GithubHelp home page GithubHelp logo

pytorch-vqa's Introduction

Strong baseline for visual question answering

This is a re-implementation of Vahid Kazemi and Ali Elqursh's paper Show, Ask, Attend, and Answer: A Strong Baseline For Visual Question Answering in PyTorch.

The paper shows that with a relatively simple model, using only common building blocks in Deep Learning, you can get better accuracies than the majority of previously published work on the popular VQA v1 dataset.

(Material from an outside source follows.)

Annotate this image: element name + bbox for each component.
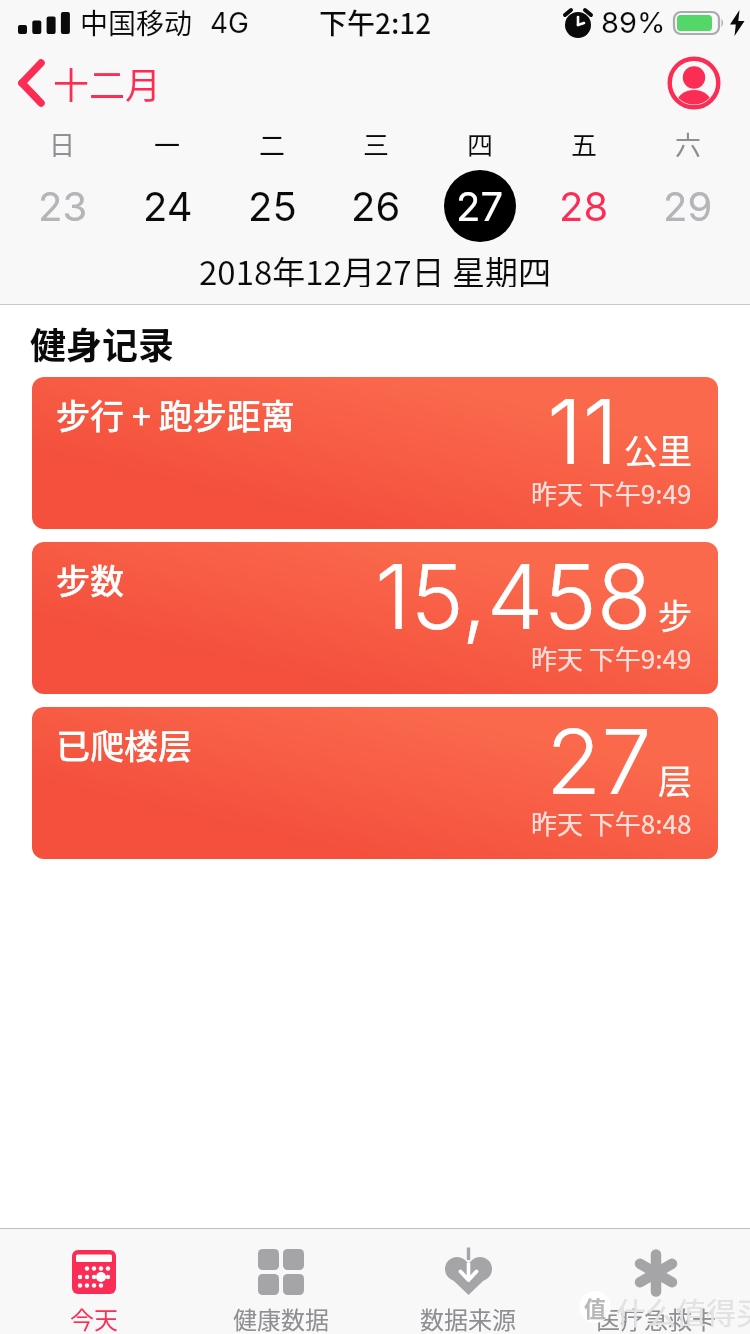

This repository is intended to provide a straightforward implementation of the paper for other researchers to build on. The results closely match the reported results, as the majority of details should be exactly the same as the paper. (Thanks to the authors for answering my questions about some details!) This implementation seems to consistently converge to about 0.1% better results – there are two main implementation differences:

  • Instead of setting a limit on the maximum number of words per question and cutting off all words beyond this limit, this code uses per-example dynamic unrolling of the language model.
  • An issue with the official evaluation code makes some questions unanswerable. This code does not normalize machine-given answers, which avoids this problem. As the vast majority of questions are not affected by this issue, it's very unlikely that this will have any significant impact on accuracy.

A fully trained model (convergence shown below) is available for download.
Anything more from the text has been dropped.